En esa trampa tonta y trascendental cayeron todos los déspotas del mundo. Robespierre defendió la igualdad y la fraternidad con un moralismo incorruptible hasta cortarle el cuello a media Francia cuando la revolución se impuso, para que todas las cabezas quedaran iguales y la fraternidad fuera tan pura como su sonido en los oídos, aunque su cabeza rodara también en la misma pila de los decapitados por traición a la sacralidad del concepto. Lo hizo Fidel y su revolución necesaria hasta ajustar las acciones a la medida paradisiaca del comunismo, aunque las cárceles fueran la medida práctica más exacta de la cercanía de los hombres. Y lo hizo Mao y su pasión por una cultura perfecta, aunque la ambigüedad humana quedara descartada con todos sus despojos de carne, y lo hizo Mussolini y su absolutismo estatal, aunque quedara también él colgado boca abajo y escupido en una plaza de Lombardía por la perfecta alineación de sus borregos contra sus axiomas, y Napoleón y su imperio total sobre todas las fronteras, aunque quedara condenado a una isla en el fin del mundo  por el estallido de la compresión de la tierra.

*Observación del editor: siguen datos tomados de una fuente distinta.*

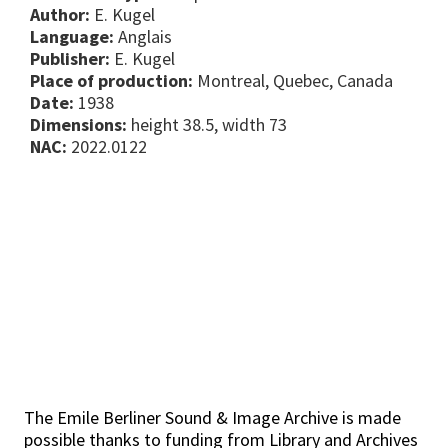
Author:
E. Kugel
Language:
Anglais
Publisher:
E. Kugel
Place of production:
Montreal, Quebec, Canada
Date:
1938
Dimensions:
height 38.5, width 73
NAC:
2022.0122
The Emile Berliner Sound & Image Archive is made
possible thanks to funding from Library and Archives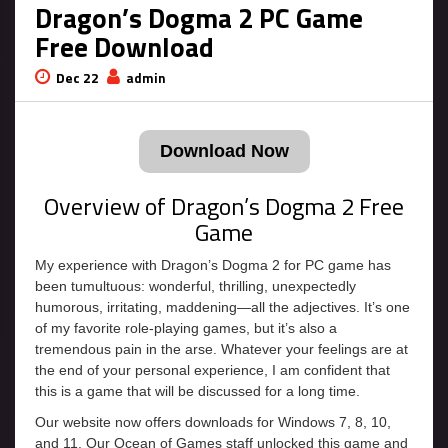
Dragon’s Dogma 2 PC Game
Free Download
Dec 22
admin
Download Now
Overview of Dragon’s Dogma 2 Free
Game
My experience with Dragon’s Dogma 2 for PC game has
been tumultuous: wonderful, thrilling, unexpectedly
humorous, irritating, maddening—all the adjectives. It’s one
of my favorite role-playing games, but it’s also a
tremendous pain in the arse. Whatever your feelings are at
the end of your personal experience, I am confident that
this is a game that will be discussed for a long time.
Our website now offers downloads for Windows 7, 8, 10,
and 11. Our Ocean of Games staff unlocked this game and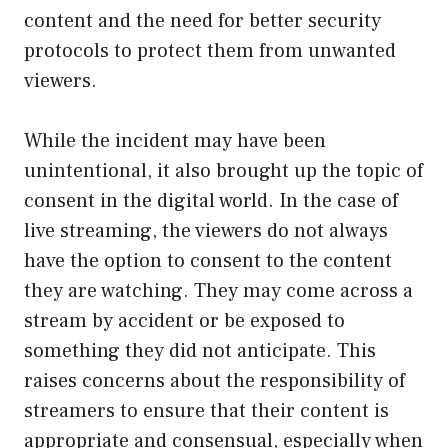
content and the need for better security
protocols to protect them from unwanted
viewers.
While the incident may have been
unintentional, it also brought up the topic of
consent in the digital world. In the case of
live streaming, the viewers do not always
have the option to consent to the content
they are watching. They may come across a
stream by accident or be exposed to
something they did not anticipate. This
raises concerns about the responsibility of
streamers to ensure that their content is
appropriate and consensual, especially when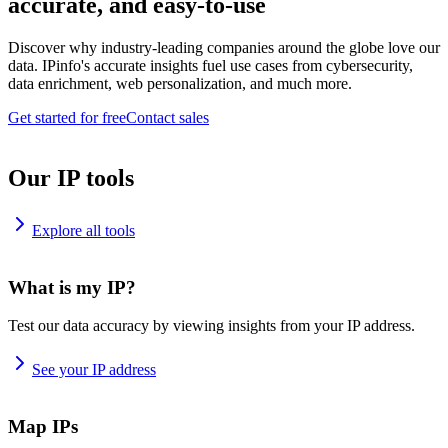
accurate, and easy-to-use
Discover why industry-leading companies around the globe love our
data. IPinfo's accurate insights fuel use cases from cybersecurity,
data enrichment, web personalization, and much more.
Get started for free
Contact sales
Our IP tools
Explore all tools
What is my IP?
Test our data accuracy by viewing insights from your IP address.
See your IP address
Map IPs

Maduro caerá también en el punto del fósforo de un Estado que traicionó su ambigüedad natural por creer en las palabras puras, en la igualdad irreductible, en la felicidad sin tregua de una equidad celestial. Por exceso de confianza y de solemnidad deberá heredarle el poder a otra fuerza que entra creyendo exactamente lo mismo: que la pureza que nunca debió traicionarse era la tradición del abolengo, que el Establecimiento comanda desde el paraíso con sus inamovibles financieros sin margen de error, y que el vulgo no puede comandar desde Miraflores con su jerga  de monte, porque el poder es para los instruidos en las facultades que son: esas otras ficciones.